_THE DATA_.
=== Section Start ===
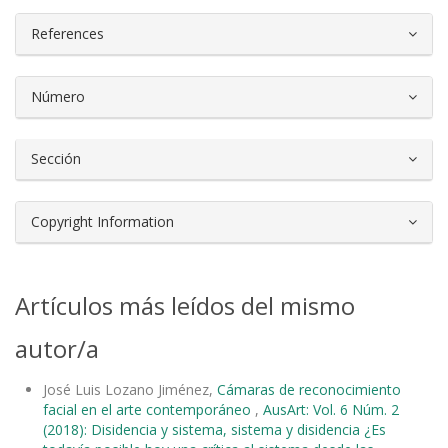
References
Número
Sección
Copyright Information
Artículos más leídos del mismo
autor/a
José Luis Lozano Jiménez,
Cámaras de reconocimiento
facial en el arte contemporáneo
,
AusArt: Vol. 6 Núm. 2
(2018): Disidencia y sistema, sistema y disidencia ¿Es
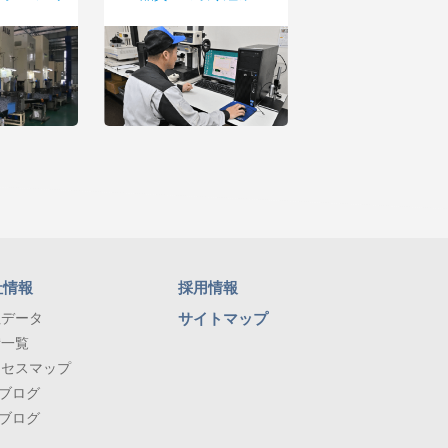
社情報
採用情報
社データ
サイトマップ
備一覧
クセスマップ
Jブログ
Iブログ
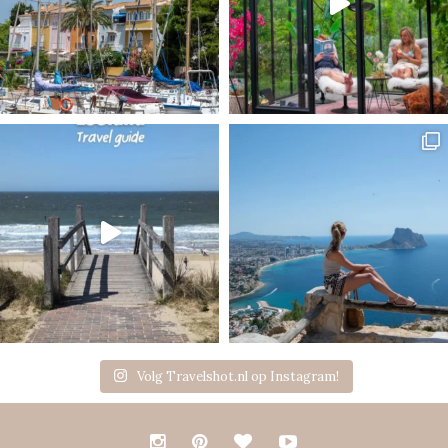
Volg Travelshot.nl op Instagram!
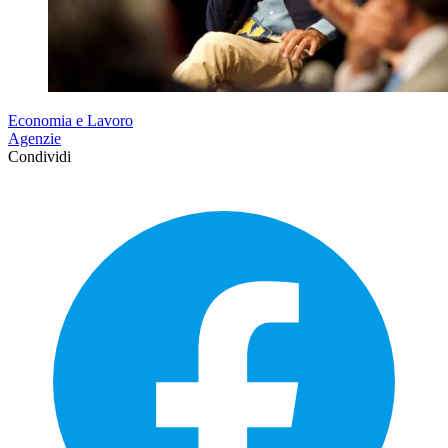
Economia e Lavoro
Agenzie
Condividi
=== Section End ===
=== Section Start ===
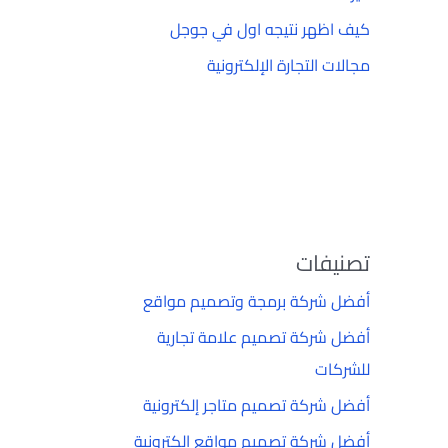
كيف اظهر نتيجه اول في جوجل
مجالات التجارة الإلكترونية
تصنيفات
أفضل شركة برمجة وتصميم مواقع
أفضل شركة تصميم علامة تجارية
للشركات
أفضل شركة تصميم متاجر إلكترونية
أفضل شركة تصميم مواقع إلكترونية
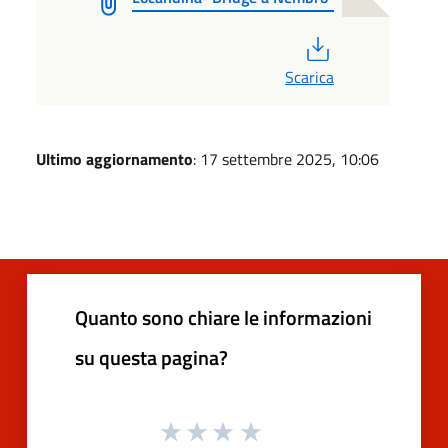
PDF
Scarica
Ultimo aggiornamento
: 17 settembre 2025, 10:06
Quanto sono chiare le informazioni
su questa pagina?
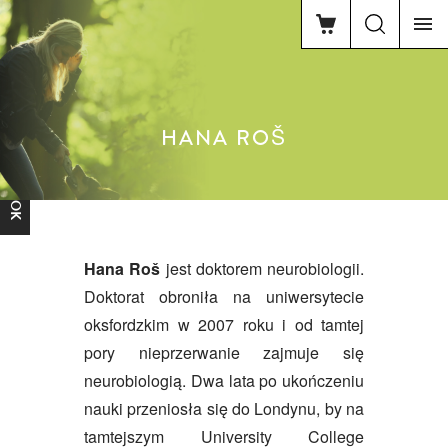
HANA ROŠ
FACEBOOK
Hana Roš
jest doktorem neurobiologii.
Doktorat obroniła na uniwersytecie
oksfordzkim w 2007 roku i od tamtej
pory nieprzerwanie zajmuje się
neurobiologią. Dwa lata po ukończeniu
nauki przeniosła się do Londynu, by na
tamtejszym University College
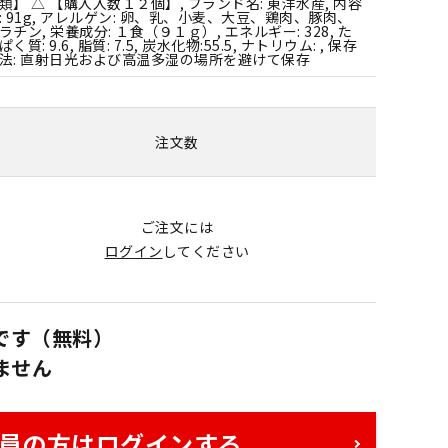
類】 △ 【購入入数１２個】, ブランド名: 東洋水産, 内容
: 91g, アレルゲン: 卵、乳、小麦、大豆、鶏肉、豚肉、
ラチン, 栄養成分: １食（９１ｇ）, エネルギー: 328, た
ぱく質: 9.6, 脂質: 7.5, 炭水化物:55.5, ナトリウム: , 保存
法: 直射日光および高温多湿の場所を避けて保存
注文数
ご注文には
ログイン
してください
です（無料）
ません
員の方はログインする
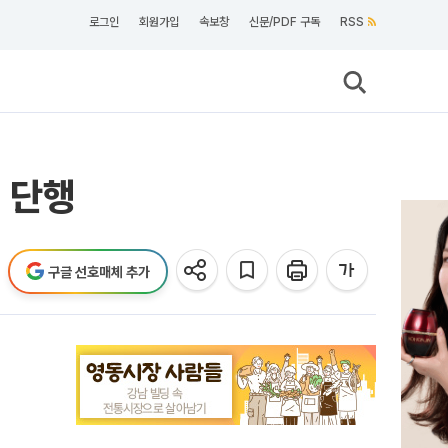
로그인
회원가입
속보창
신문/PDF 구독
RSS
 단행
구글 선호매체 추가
=== Section End ===
_PROBLEM STATEMENT_.
Among the lines above, list those that contain the word "مواقع".

_EXERCISE RESPONSE_.
أفضل شركة برمجة وتصميم مواقع
أفضل شركة تصميم مواقع إلكترونية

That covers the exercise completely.